Fishing Bait Tips
- When fishing with live bait fish like minnows, consider using oxygen tablets especially if you’ll be gone for some time. While bait fish will work if dead, live bait fish does a better job of getting a fish’s attention and landing a good lunker.
- Bass love live bait and can be best caught with crayfish and worms. However, the following baits are also recommended bass table fair: golden shiner, fathead minnow, bluntnose minnows, creek chud, gizzard shad, sucker, dace and madtom.
- Healthy minnows swim together and towards the bottom of the tank while healthy worms are kept in cool to warm conditions. If keeping them for some time, feed them with margarine, coffee grounds, lettuce and room temperature conditions.
- When a major or sustained rainstorm is about to arrive, take sheets of Styrofoam and place them on the ground with rocks on the corners to hold it down. Once rain has stopped, pick it up the Styrofoam and harvest the worms.
- The best worm to use for catching bass is the ever present and popular night crawler between 7 inches and 10 inches. These are readily purchased or can be caught on warm, moist summer nights as they crawl the ground.
- Worms can be kept fresh in a number of ways. Fill a simple 39-ounce coffee tin with newspaper to a few inches from the top. You should be able to place 40 worms in there and they’ll keep well for several weeks when placed in a fridge.
- Many use grasshoppers and crickets for fishing and some use them for catching bass. However these will prove ineffective when catching bass. The best live bait for catching bass are minnows, crayfish and worms: both plastic and live worms.
- Frogs are excellent bait used for catching largemouth bass, but only live frogs are worth the effort. Most plastic frogs have the hook placed in a way that make it very difficult for you to catch a bass with them. Tadpoles also work well.
- Salamanders are excellent at catching largemouth bass. While there are many salamander varieties, consider mole, giant and dog as the most popular at catching largemouth. Salamanders also store for a long time with little care required.
- Leeches are easily kept for long periods of time. As many as a pound can be kept in a container that is 12 inches square with fresh water and kept in the fridge. Clean the container every week. They don’t need food and keep the fridge around 45F.
- To avoid touching a leech, place a rock in the bottom of the container. Lift the rock and apply the hook to the underside of the leech right behind the sucker. If you get a leech stuck on you, it can be removed with beer or rubbing garlic on it.
- Wax worms, goldenrod grubs, meal worms, maggots, insects and wood borers along with worms and crayfish are used to catch bass and many other popular freshwater game fish. However, night crawlers and plastic worms work well and are easy to catch.
- Crayfish are a cornerstone of any smallmouth or largemouth bass’ diet.

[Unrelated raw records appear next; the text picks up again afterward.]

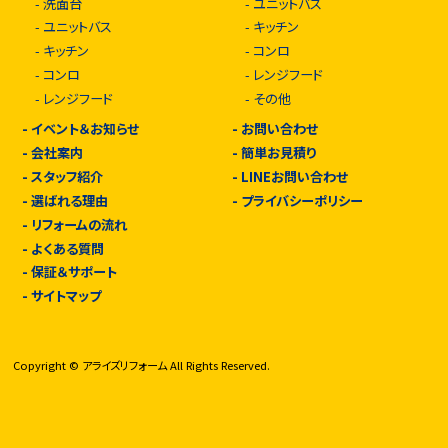
-
洗面台
-
ユニットバス
-
ユニットバス
-
キッチン
-
キッチン
-
コンロ
-
コンロ
-
レンジフード
-
レンジフード
-
その他
-
イベント＆お知らせ
-
お問い合わせ
-
会社案内
-
簡単お見積り
-
スタッフ紹介
-
LINEお問い合わせ
-
選ばれる理由
-
プライバシーポリシー
-
リフォームの流れ
-
よくある質問
-
保証＆サポート
-
サイトマップ
Copyright © アライズリフォーム All Rights Reserved.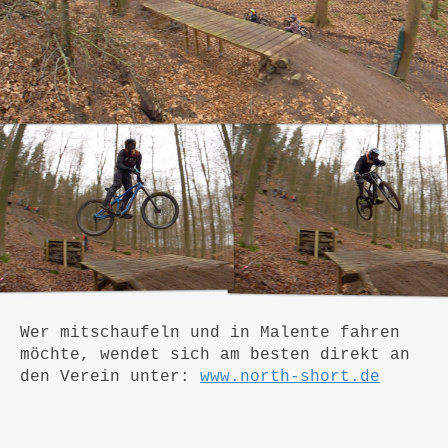
Wer mitschaufeln und in Malente fahren
möchte, wendet sich am besten direkt an
den Verein unter:
www.north-short.de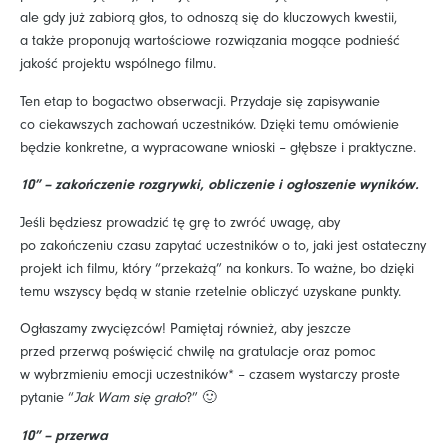
ale gdy już zabiorą głos, to odnoszą się do kluczowych kwestii,
a także proponują wartościowe rozwiązania mogące podnieść
jakość projektu wspólnego filmu.
Ten etap to bogactwo obserwacji. Przydaje się zapisywanie
co ciekawszych zachowań uczestników. Dzięki temu omówienie
będzie konkretne, a wypracowane wnioski – głębsze i praktyczne.
10” – zakończenie rozgrywki, obliczenie i ogłoszenie wyników.
Jeśli będziesz prowadzić tę grę to zwróć uwagę, aby
po zakończeniu czasu zapytać uczestników o to, jaki jest ostateczny
projekt ich filmu, który “przekażą” na konkurs. To ważne, bo dzięki
temu wszyscy będą w stanie rzetelnie obliczyć uzyskane punkty.
Ogłaszamy zwycięzców! Pamiętaj również, aby jeszcze
przed przerwą poświęcić chwilę na gratulacje oraz pomoc
w wybrzmieniu emocji uczestników* – czasem wystarczy proste
pytanie “
Jak Wam się grało
?” 🙂
10” – przerwa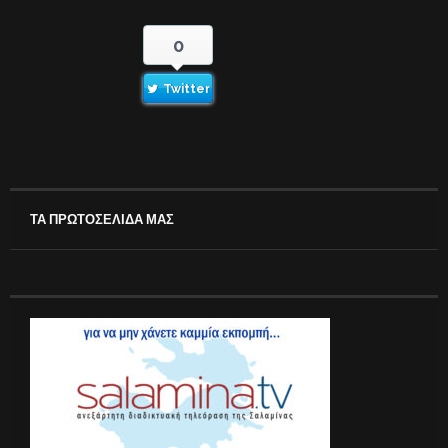
0
Twitter
ΤΑ ΠΡΩΤΟΣΕΛΙΔΑ ΜΑΣ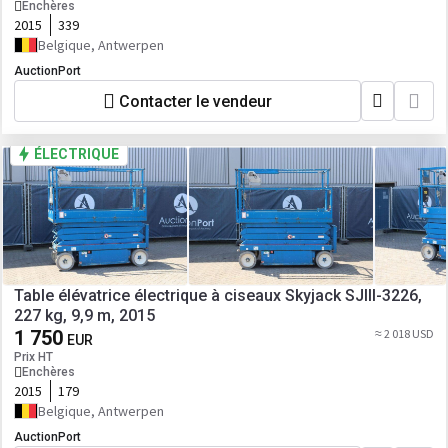
Enchères
2015
339
Belgique, Antwerpen
AuctionPort
Contacter le vendeur
ÉLECTRIQUE
Table élévatrice électrique à ciseaux Skyjack SJIII-3226,
227 kg, 9,9 m, 2015
1 750
≈ 2 018 USD
EUR
Prix HT
Enchères
2015
179
Belgique, Antwerpen
AuctionPort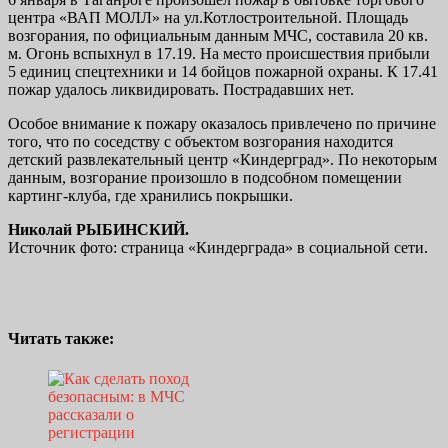
центра «ВАП МОЛЛ» на ул.Котлостроительной. Площадь
возгорания, по официальным данным МЧС, составила 20 кв.
м. Огонь вспыхнул в 17.19. На место происшествия прибыли
5 единиц спецтехники и 14 бойцов пожарной охраны. К 17.41
пожар удалось ликвидировать. Пострадавших нет.
Особое внимание к пожару оказалось привлечено по причине
того, что по соседству с объектом возгорания находится
детский развлекательный центр «Киндерград». По некоторым
данным, возгорание произошло в подсобном помещении
картинг-клуба, где хранились покрышки.
Николай РЫБИНСКИЙ.
Источник фото: страница «Киндерграда» в социальной сети.
Читать также:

They can be found at any bait store or can be caught using simple traps, also found at a bait store. There are also many lures with different color patterns that also work well.
- To catch crayfish, place a net in the water behind it so they can’t get away as they can swim fast. Once you have them, keep them by storing them in a container like a standard sized bucket with grass and aquatic leaves.
- Catching night crawlers is an exercise in stealth. While they appear slow out of the hole, while partly in, they can retreat very fast. Walk slowly and softly and use a low light flashlight. Grab them with your thumb and index finger and pull slowly.